PROBLEM DETAILS :: Scan the entries below for the string "richiesto" and copy every line where it turns up.
━━━
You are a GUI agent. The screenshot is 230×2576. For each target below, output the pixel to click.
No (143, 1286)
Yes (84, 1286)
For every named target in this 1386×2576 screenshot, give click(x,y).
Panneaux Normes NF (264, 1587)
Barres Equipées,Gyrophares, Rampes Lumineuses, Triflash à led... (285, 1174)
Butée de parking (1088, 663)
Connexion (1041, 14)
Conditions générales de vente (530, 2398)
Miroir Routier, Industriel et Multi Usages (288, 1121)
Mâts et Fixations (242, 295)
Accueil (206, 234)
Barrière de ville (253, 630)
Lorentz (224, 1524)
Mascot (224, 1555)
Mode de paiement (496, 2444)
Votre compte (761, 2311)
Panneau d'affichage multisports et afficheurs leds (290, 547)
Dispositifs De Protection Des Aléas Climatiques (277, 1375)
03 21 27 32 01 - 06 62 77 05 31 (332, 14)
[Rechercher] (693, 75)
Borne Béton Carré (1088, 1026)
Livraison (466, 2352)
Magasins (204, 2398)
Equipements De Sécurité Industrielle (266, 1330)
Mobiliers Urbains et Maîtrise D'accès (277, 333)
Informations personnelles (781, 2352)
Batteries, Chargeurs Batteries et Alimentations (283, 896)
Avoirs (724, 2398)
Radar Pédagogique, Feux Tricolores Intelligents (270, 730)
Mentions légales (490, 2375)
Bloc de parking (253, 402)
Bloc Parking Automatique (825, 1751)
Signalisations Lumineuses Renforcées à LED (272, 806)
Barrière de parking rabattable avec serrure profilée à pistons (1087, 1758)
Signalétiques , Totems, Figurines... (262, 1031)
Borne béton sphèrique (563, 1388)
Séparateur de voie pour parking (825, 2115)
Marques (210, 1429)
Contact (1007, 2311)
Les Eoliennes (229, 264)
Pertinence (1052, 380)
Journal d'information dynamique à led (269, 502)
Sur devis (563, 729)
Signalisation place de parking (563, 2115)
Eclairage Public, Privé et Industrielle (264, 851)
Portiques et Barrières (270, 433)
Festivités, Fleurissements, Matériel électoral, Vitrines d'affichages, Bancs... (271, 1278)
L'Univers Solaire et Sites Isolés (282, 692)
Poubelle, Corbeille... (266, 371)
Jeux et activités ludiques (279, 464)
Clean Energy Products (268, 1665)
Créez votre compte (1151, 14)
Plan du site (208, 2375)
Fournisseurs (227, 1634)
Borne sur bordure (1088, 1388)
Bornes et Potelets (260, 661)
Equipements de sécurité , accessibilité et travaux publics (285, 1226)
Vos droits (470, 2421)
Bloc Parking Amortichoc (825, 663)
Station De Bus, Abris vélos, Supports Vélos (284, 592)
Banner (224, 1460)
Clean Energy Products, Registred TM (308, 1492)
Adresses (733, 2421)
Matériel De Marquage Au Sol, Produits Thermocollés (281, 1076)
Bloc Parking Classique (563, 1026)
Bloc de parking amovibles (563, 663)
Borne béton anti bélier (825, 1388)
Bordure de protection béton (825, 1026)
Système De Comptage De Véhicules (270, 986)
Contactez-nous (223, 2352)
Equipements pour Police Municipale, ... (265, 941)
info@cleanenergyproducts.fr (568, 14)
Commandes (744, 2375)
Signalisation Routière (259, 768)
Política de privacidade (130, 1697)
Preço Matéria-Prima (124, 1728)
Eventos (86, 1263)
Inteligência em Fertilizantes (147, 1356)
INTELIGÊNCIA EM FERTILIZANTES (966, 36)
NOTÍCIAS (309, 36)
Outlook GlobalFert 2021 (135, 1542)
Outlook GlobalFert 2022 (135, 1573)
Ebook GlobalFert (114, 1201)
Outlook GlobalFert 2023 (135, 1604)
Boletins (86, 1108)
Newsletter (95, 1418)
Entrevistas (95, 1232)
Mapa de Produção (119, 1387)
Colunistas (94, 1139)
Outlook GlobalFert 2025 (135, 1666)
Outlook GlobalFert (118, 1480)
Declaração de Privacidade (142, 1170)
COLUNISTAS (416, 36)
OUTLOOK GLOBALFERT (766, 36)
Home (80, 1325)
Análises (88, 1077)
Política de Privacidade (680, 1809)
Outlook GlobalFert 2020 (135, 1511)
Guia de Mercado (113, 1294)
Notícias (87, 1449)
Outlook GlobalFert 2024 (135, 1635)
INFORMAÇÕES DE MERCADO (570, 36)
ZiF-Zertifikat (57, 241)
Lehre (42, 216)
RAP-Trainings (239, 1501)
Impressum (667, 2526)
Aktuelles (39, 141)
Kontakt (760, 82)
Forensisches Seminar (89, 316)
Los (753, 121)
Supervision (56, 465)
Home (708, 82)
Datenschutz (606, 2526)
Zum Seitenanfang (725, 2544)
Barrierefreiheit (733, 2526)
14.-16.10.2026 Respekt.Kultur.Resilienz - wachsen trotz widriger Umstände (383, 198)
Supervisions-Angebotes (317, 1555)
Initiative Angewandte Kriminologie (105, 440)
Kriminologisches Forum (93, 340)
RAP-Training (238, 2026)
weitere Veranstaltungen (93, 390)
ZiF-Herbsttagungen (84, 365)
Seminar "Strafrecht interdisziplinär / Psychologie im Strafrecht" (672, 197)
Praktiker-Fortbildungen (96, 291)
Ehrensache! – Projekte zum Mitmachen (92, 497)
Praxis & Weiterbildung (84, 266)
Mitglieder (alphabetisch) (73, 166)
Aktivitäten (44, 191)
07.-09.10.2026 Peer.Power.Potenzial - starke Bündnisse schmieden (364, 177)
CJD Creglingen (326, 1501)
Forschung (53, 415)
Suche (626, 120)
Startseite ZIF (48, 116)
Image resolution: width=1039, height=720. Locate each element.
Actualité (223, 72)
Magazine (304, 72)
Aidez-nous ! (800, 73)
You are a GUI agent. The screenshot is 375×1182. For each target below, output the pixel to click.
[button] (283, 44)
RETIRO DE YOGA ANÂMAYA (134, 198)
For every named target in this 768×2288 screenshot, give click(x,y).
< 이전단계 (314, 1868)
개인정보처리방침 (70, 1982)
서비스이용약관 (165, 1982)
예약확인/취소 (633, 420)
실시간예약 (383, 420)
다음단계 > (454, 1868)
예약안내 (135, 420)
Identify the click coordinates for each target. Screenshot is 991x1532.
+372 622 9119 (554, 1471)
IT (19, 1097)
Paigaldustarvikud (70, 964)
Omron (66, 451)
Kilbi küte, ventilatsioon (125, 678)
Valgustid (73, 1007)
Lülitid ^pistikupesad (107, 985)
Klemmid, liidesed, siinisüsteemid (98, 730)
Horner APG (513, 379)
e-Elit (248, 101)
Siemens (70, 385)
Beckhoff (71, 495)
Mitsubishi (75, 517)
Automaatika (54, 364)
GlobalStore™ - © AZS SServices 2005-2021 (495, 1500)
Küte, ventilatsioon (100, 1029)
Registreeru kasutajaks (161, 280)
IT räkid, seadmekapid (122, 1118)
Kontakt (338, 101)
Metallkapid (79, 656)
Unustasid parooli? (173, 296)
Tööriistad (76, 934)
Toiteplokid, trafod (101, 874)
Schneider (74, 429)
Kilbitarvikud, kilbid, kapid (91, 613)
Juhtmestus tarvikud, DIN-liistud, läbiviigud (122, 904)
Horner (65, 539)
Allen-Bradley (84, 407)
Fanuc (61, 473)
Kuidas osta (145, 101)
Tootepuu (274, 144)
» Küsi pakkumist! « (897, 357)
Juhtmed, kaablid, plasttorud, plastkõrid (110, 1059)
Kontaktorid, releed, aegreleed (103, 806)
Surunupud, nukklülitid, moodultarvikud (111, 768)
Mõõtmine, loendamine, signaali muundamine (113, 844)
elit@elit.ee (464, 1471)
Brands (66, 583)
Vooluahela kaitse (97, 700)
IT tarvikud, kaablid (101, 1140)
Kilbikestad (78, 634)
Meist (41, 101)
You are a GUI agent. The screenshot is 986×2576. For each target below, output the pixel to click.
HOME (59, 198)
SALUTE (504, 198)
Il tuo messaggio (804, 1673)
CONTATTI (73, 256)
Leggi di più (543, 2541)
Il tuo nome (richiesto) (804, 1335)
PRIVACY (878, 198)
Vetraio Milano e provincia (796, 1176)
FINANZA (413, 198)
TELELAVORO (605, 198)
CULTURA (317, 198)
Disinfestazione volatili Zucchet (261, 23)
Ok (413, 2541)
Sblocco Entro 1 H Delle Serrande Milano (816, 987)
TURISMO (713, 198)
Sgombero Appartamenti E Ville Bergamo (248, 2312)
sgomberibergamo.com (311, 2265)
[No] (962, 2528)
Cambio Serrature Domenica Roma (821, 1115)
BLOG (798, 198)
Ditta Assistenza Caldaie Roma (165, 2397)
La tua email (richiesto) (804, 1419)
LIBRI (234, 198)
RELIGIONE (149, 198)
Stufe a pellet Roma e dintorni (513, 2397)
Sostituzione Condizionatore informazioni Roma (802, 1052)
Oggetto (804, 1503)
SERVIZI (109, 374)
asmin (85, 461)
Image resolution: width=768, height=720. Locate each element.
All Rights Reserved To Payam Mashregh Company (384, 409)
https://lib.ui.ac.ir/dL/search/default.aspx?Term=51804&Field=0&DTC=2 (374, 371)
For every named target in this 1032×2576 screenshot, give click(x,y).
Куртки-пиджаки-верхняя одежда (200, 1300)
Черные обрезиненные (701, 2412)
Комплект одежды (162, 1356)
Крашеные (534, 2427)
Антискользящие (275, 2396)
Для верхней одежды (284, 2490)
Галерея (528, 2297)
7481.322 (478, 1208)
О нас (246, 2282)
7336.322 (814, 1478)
━━━
SOLUTION ::
Il tuo nome (richiesto) (804, 1335)
La tua email (richiesto) (804, 1419)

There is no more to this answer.